Virus infection is associated with glial cell activation and the production of proinflammatory cytokines in the CNS. In the current study, we identified increased expression of neuropeptide Y (NPY), a pleiotropic growth factor which can regulate both immune cells and neuronal cells, as a correlate with neurovirulent virus infection. Increased levels of Npy mRNA were consistently associated with
neurological disease in multiple strains of mice and were induced only by neurovirulent, not avirulent, virus infection. NPY protein expression was primarily detected in neurons near areas of virus-infected cells. Interestingly, LGK-974 manufacturer mice deficient in NPY developed neurological disease at a faster rate than wild-type mice, indicating a protective role for NPY. Analysis of NPY-deficient mice indicated that NPY may have multiple mechanisms by which it influences virus-induced neurological disease, including regulating the entry of virus-infected cells into the CNS.”

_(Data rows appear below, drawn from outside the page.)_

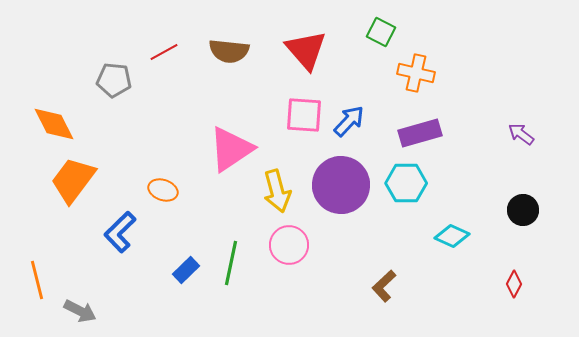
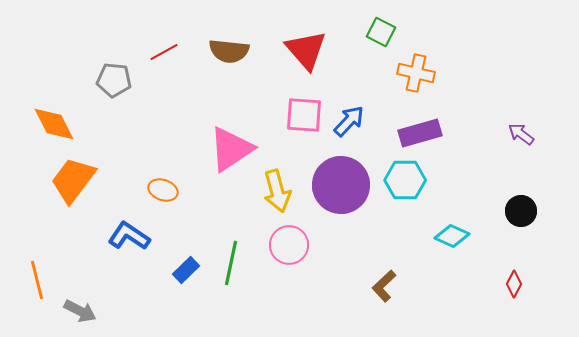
cyan hexagon: moved 1 px left, 3 px up
black circle: moved 2 px left, 1 px down
blue L-shape: moved 9 px right, 4 px down; rotated 78 degrees clockwise
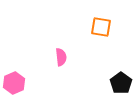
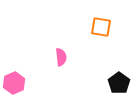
black pentagon: moved 2 px left
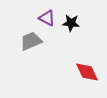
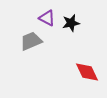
black star: rotated 18 degrees counterclockwise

“Peripheral and central glial activation plays an important role in development of pain hypersensitivity induced by inflammation and nerve injury. However, the involvement of glial cells in cancer pain Elacridar manufacturer is not well understood. The present study evaluated the peripheral and central glial activation and the effect of an inhibitor of glial activation, propentofylline, on pain-related behaviors in a rat facial
cancer model of the growth of Walker 256B cells in the unilateral vibrissal pad until days 3-4 post-inoculation. As compared with sham animals, the facial grooming period was prolonged, the withdrawal Selinexor cost latency to radiant heat stimulation was shortened, and the withdrawal threshold by von Frey hair stimulation was decreased at the inoculated region, indicating the development
of spontaneous pain, thermal hyperalgesia and mechanical allodynia. In immunostainings for Iba1 and glial fibrillary acidic protein (GFAP), although there were no morphological changes of GFAP-immunopositive satellite glial cells in the trigeminal ganglion, Iba1-immunopositive microglia and GFAP-immunopositive astrocytes in the medullary dorsal horn showed large somata with cell proliferation. After the daily i.p. administration of propentofylline beginning pre-inoculation, the central glial activation was attenuated, the prolonged facial grooming was partially suppressed, and the induced allodynia and hyperalgesia from day 2 were prevented, without a change in tumor size. These results suggest that glial activation in the CNS, but not in the peripheral nervous system, mediates the enhancement of spontaneous pain and the development of allodynia and hyperalgesia at an early stage in the facial cancer model. (c) 2011 IBRO. Published by Elsevier Ltd. All rights reserved.”
“Tick-borne Crimean-Congo hemorrhagic fever virus (CCHFV) causes a severe hemorrhagic syndrome in humans but not in its vertebrate animal hosts.